- Interactive map of White Hills
- Coordinates: 41°20′02″N 73°09′04″W﻿ / ﻿41.3339°N 73.151°W
- Country: United States
- State: Connecticut
- County: Fairfield
- City: Shelton
- Time zone: UTC-5:00 (Eastern)
- • Summer (DST): UTC-4:00 (Eastern)
- Area code: 203

= White Hills (Shelton) =

White Hills is a section of the city of Shelton, Connecticut. It is one of the oldest parts of the city, with historical buildings dating to the early 18th century. It is the most rural part of Shelton, though much of it is now suburban.

White Hills got its name for the higher altitude it has compared with the rest of Shelton.
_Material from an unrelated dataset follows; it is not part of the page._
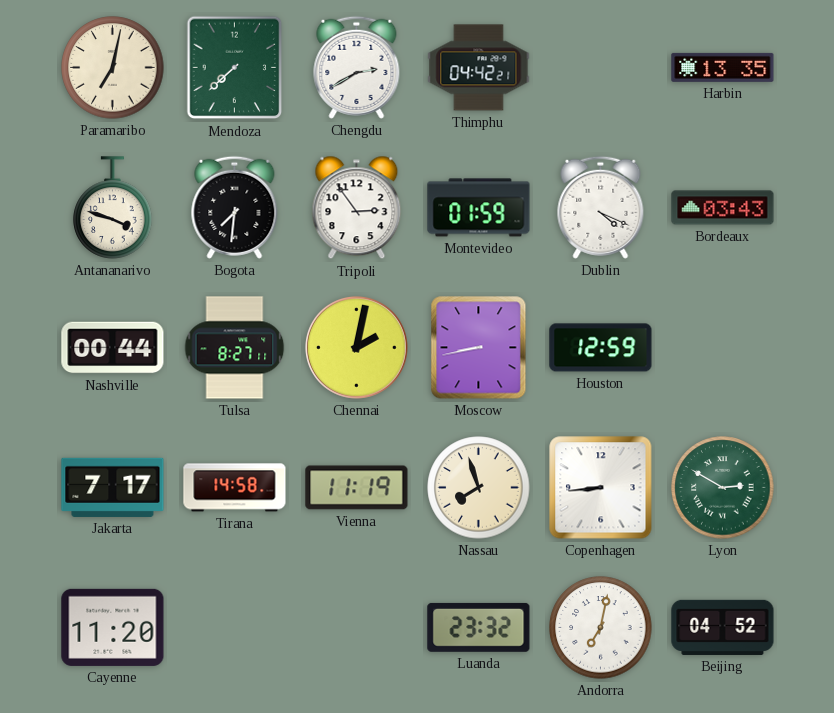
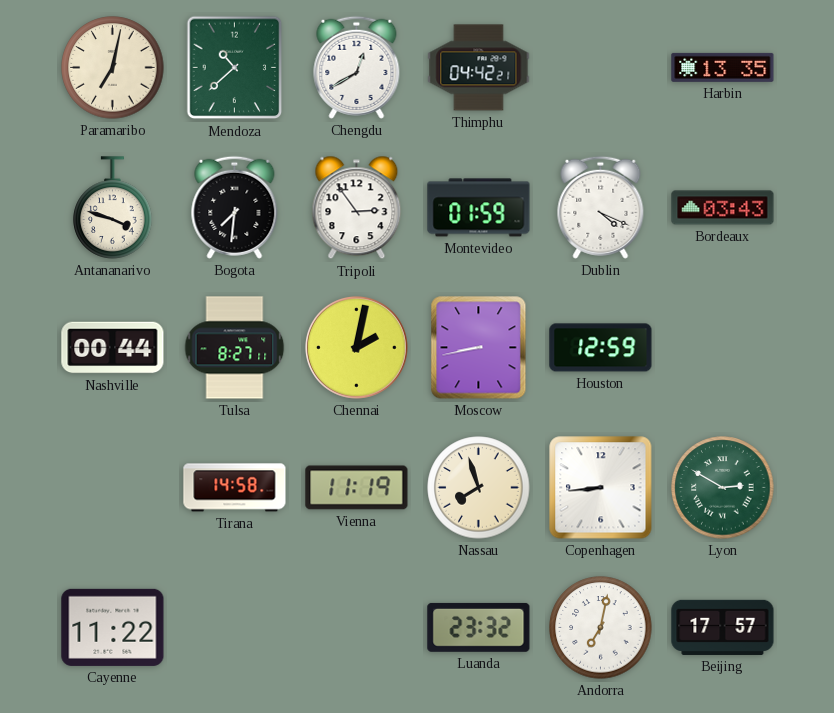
Mendoza: 7:38 -> 10:38
Chengdu: 2:40 -> 12:40
Jakarta: 7:17 -> none
Cayenne: 11:20 -> 11:22
Beijing: 04:52 -> 17:57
The rolling hills in the area were named White for several reasons: The snow melted slower in the spring, the visible lyme rock, and the wild dogwood blossoms.

White Hills is bordered by Monroe to the north and west, the Housatonic River to the east, the "downtown" to the southeast, and Huntington to the southwest. Its road borders are roughly East Village Road to the east and north, Beardsley Road to the north, and Route 110 (Leavenworth and Shelton Roads) to the west and south. However, Maple Avenue (to the southwest) is considered part of Lower White Hills, but claimed by both Huntington and White Hills.
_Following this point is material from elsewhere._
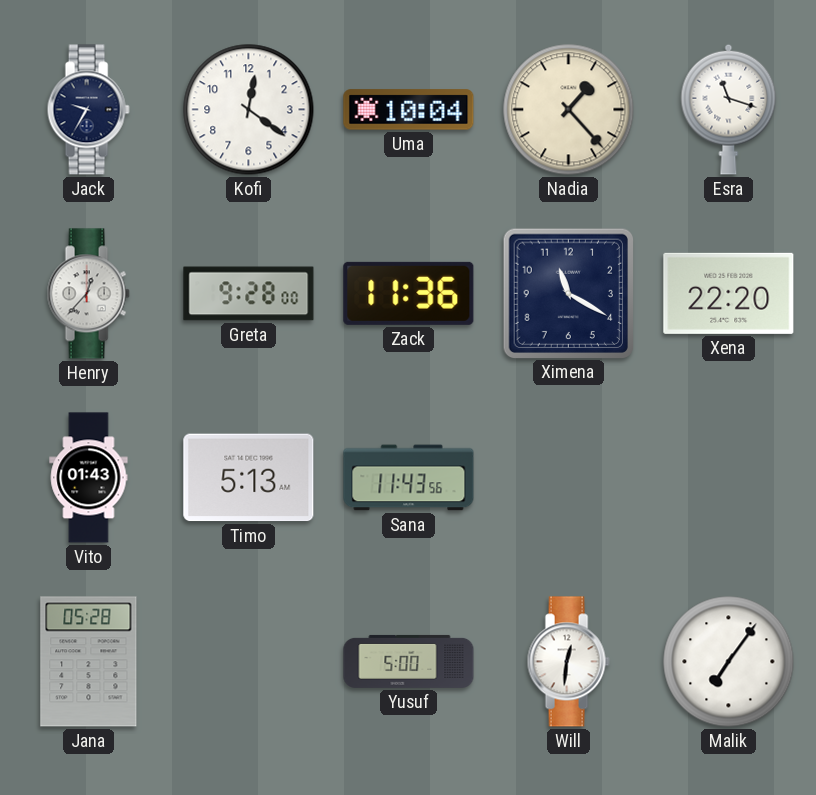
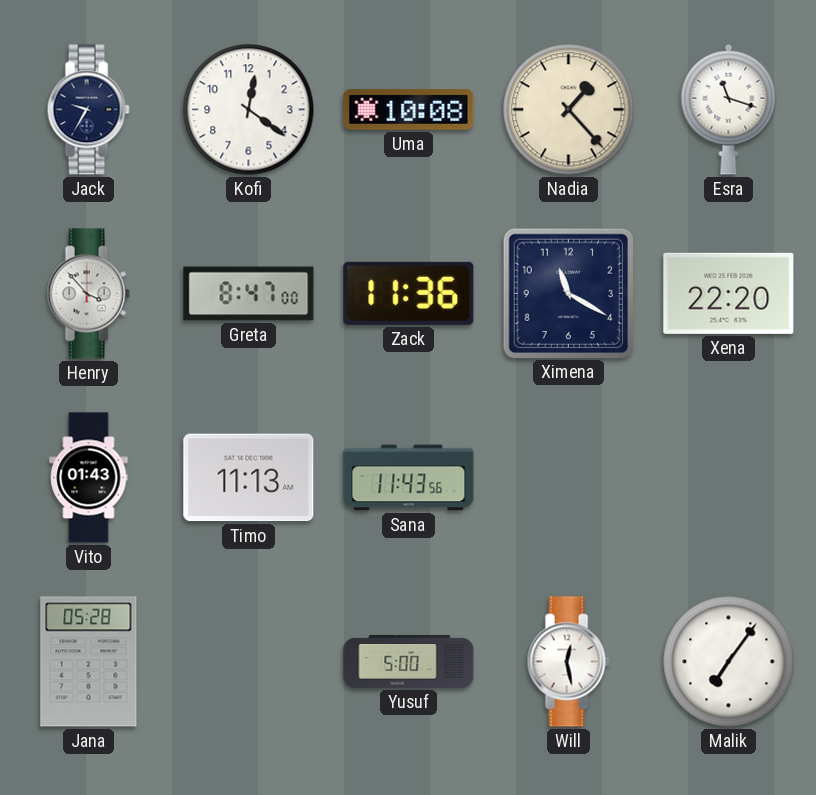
Uma: 10:04 -> 10:08
Henry: 12:37 -> 3:53
Greta: 9:28 -> 8:47
Timo: 5:13 -> 11:13
Will: 12:31 -> 12:28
The Lower White Hills Cemetery (1700) is on Maple Avenue, just west of Route 110.

White Hills has a volunteer fire department, Shelton Fire Company 5. The fire company was formed in 1947 and the first truck was purchased in 1948, costing $7,000. Members signed personal notes to assure the payment of the new vehicle. They also held two-day country fairs to help in the payment for the new fire truck. Those two-day fairs were a tremendous amount of work. Some of the attractions were, animals and produce on exhibit, there was a baked goods table, white elephant table, snack bar, games of chance, raffles, square dancing, and many other attractions. The department has frequently won honors at local marching parades. White Hills has both a rural character and access to nearby shopping areas. The section of town is equidistant from Monroe center, Huntington center, and downtown Shelton. There is a recreational facility in the area called East Village Park, established in the early 1980s.